───── Materials provided
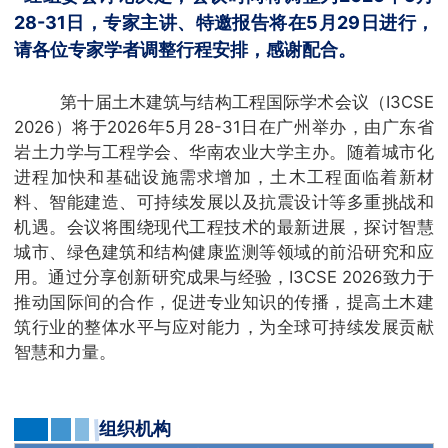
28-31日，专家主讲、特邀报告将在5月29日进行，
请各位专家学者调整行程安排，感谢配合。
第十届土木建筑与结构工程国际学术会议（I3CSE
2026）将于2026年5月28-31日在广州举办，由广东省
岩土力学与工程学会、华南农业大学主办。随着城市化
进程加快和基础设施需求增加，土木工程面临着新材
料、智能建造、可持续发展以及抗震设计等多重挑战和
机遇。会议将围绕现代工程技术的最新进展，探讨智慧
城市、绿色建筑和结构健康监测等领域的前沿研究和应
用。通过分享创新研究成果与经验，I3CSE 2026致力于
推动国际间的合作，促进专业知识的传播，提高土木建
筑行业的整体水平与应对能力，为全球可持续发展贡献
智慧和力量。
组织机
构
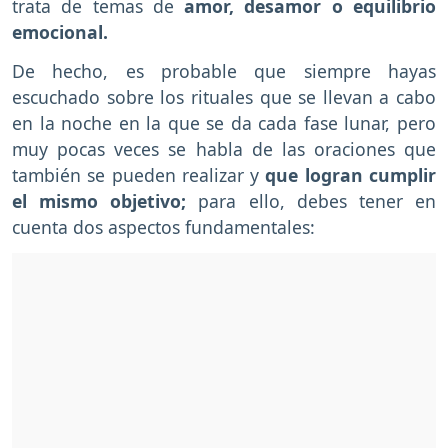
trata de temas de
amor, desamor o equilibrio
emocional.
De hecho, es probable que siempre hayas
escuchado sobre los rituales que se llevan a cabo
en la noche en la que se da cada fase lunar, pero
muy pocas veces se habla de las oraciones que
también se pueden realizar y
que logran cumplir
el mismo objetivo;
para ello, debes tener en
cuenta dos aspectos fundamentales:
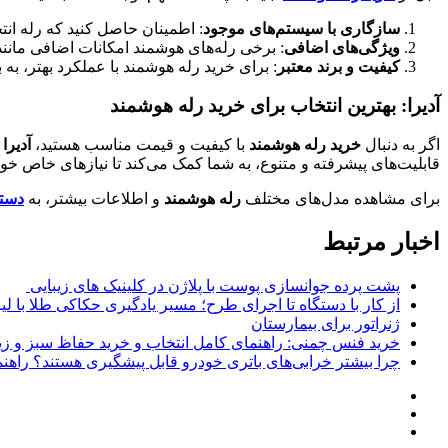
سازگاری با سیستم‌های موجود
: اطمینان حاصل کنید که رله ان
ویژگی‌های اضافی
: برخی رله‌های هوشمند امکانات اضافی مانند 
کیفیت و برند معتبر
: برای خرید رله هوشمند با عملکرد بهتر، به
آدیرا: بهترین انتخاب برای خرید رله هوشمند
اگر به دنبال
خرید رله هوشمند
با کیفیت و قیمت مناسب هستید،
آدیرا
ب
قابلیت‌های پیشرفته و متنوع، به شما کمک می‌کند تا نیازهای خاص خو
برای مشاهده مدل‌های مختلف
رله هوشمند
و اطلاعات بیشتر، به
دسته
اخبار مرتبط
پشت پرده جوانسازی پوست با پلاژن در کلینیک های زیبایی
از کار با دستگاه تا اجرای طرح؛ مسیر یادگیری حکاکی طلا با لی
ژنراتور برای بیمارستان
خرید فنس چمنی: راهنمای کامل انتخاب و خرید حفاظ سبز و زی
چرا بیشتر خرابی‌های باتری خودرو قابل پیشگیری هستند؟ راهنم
──────────
───── Materials provided
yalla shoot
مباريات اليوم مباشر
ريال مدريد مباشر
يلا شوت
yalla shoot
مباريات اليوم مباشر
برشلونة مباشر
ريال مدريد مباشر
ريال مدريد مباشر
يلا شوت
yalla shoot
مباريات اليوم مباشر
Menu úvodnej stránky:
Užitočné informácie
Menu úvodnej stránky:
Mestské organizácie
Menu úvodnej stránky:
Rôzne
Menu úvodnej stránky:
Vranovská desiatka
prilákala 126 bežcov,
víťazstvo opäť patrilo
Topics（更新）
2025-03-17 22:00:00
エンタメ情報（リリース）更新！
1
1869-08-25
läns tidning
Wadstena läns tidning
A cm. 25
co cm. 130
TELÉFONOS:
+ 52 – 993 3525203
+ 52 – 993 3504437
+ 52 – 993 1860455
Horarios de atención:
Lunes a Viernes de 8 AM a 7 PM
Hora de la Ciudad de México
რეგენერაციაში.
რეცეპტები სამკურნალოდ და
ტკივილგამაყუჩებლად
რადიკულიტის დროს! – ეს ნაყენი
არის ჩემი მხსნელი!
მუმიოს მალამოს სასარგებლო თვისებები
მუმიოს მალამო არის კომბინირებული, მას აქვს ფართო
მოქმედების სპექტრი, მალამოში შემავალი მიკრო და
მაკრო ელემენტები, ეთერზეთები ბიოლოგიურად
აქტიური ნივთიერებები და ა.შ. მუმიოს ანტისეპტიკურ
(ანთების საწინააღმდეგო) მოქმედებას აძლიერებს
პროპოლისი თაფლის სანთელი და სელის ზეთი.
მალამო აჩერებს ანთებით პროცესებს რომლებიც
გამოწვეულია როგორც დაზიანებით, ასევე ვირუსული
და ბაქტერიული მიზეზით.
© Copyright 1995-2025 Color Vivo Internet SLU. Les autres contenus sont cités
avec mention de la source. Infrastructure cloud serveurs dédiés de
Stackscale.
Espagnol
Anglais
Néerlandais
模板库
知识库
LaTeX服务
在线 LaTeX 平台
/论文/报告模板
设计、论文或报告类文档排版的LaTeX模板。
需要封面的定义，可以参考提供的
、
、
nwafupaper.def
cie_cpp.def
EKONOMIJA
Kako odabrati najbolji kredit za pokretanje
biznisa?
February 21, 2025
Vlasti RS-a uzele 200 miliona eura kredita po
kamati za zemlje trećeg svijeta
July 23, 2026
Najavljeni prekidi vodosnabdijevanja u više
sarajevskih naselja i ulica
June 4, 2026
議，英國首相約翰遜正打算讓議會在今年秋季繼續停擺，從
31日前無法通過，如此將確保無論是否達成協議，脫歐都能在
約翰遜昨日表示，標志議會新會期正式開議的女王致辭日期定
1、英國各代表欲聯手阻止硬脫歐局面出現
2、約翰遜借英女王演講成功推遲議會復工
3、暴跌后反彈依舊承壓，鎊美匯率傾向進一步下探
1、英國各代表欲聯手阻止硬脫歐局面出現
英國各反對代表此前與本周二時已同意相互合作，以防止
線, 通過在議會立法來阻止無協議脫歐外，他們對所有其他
──────────
───── Materials provided
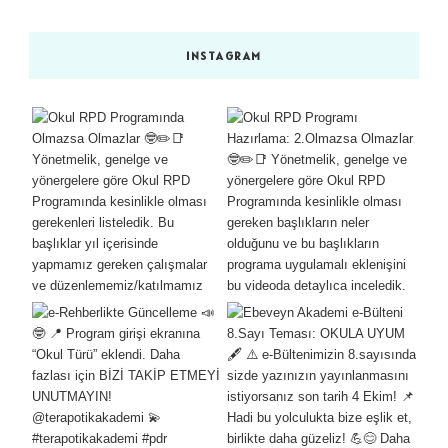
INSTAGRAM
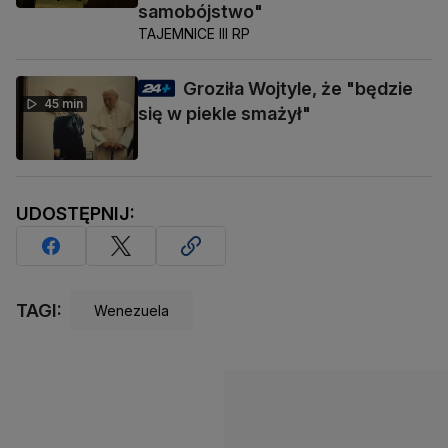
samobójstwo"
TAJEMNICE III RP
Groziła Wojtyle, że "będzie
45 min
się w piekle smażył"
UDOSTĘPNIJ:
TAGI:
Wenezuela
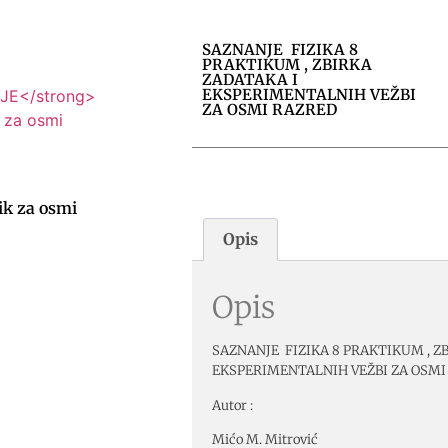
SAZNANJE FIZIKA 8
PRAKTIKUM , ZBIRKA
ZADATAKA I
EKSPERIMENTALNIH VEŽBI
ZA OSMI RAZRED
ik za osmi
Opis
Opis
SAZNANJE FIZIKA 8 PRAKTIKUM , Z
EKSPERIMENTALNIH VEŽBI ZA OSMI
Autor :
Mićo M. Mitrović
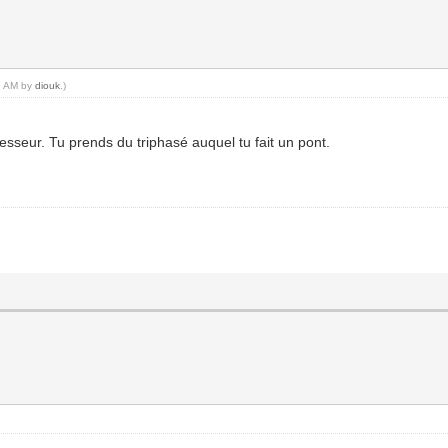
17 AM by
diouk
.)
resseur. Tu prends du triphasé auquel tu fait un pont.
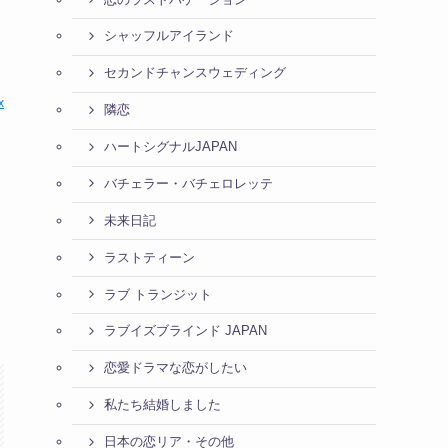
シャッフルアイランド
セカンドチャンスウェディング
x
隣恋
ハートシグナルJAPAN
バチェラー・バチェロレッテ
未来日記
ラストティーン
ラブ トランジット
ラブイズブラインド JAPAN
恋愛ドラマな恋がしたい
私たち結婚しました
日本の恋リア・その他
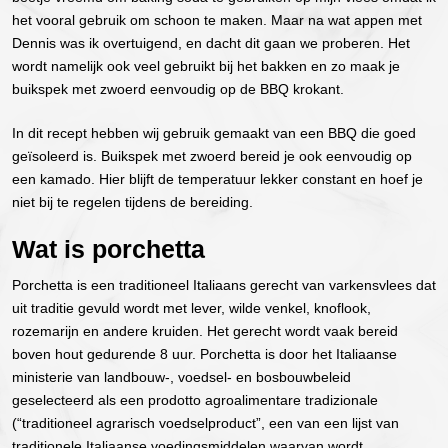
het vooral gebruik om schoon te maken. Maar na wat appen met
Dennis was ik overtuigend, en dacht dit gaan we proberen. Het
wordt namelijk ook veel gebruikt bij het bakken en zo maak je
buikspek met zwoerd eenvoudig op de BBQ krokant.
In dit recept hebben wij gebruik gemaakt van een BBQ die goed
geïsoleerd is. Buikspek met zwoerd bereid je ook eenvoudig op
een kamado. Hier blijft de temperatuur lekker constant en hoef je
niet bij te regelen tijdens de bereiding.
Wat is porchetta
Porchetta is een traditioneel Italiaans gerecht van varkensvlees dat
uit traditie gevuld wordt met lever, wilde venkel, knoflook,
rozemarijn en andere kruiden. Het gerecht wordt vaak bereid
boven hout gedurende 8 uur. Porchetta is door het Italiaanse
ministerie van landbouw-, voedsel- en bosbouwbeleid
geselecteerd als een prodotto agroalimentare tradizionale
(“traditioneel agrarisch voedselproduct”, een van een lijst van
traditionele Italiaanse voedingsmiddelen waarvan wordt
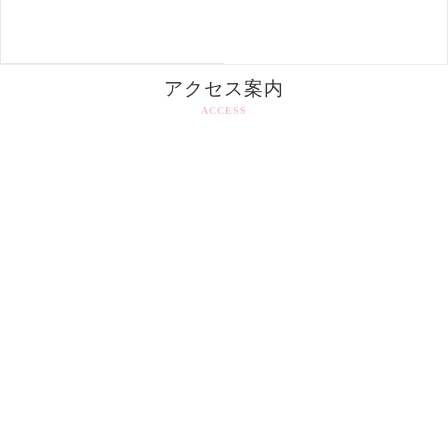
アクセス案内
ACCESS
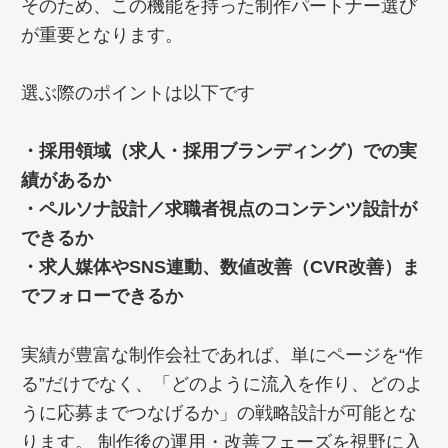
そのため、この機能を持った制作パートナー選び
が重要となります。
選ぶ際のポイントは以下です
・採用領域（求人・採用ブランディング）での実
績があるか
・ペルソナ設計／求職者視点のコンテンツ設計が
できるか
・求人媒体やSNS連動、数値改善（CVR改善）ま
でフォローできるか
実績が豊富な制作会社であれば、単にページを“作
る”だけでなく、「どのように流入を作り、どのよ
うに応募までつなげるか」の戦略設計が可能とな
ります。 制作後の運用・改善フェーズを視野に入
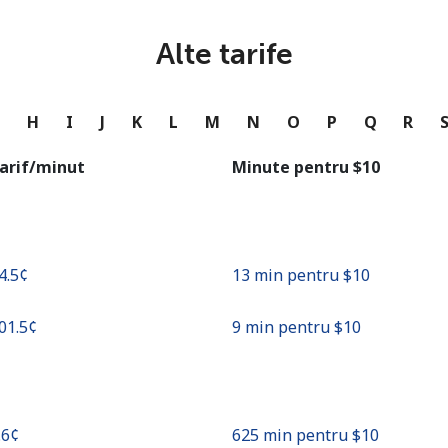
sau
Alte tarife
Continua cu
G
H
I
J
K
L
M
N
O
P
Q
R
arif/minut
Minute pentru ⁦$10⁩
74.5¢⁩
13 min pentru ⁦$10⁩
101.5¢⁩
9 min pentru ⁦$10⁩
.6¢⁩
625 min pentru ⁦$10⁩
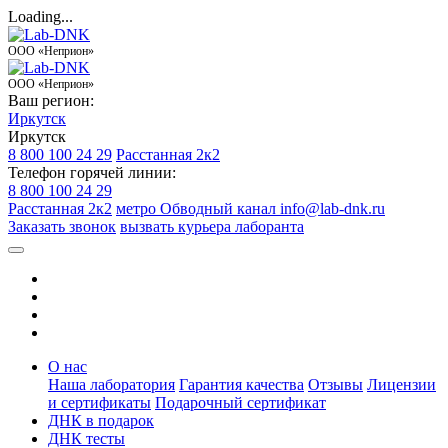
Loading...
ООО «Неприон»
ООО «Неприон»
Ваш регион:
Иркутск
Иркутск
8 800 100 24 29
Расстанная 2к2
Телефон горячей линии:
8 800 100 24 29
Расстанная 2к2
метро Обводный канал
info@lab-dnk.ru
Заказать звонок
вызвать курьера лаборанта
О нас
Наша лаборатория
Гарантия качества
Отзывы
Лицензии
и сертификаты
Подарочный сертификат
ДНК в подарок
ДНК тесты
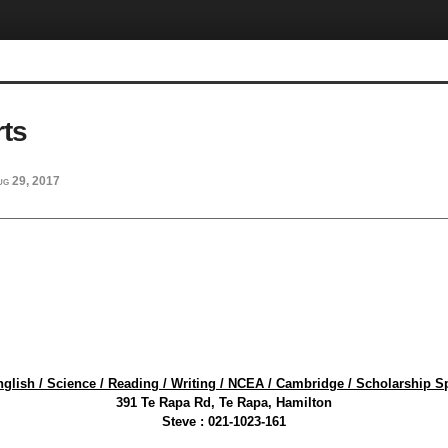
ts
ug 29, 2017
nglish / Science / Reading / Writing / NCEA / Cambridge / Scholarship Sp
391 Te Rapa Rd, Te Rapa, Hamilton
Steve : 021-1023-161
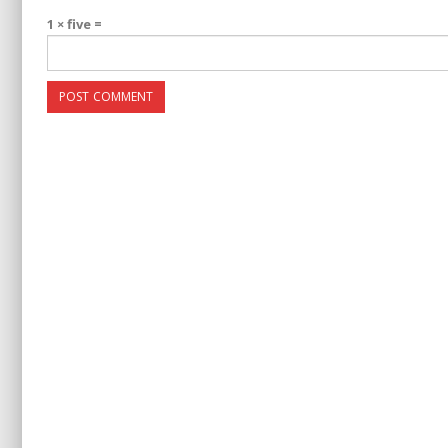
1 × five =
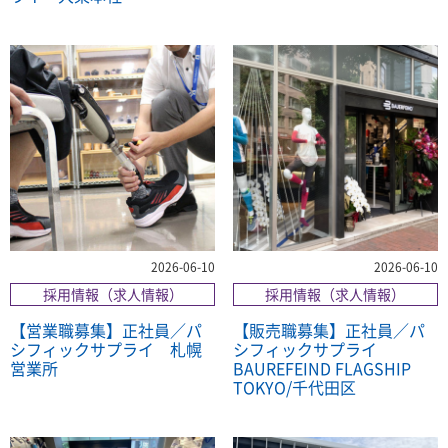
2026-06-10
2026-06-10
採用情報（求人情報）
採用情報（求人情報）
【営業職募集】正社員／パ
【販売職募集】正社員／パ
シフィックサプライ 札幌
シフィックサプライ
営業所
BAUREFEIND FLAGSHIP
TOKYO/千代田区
──────────
Wherever the line holding "امکانات اضافی مانند" falls in the entries above, copy exactly from it through the line holding "خرید فنس چمنی: راهنمای", inclusive, and add nothing.

: برخی رله‌های هوشمند امکانات اضافی مانند 
کیفیت و برند معتبر
: برای خرید رله هوشمند با عملکرد بهتر، به
آدیرا: بهترین انتخاب برای خرید رله هوشمند
اگر به دنبال
خرید رله هوشمند
با کیفیت و قیمت مناسب هستید،
آدیرا
ب
قابلیت‌های پیشرفته و متنوع، به شما کمک می‌کند تا نیازهای خاص خو
برای مشاهده مدل‌های مختلف
رله هوشمند
و اطلاعات بیشتر، به
دسته
اخبار مرتبط
پشت پرده جوانسازی پوست با پلاژن در کلینیک های زیبایی
از کار با دستگاه تا اجرای طرح؛ مسیر یادگیری حکاکی طلا با لی
ژنراتور برای بیمارستان
خرید فنس چمنی: راهنمای کامل انتخاب و خرید حفاظ سبز و زی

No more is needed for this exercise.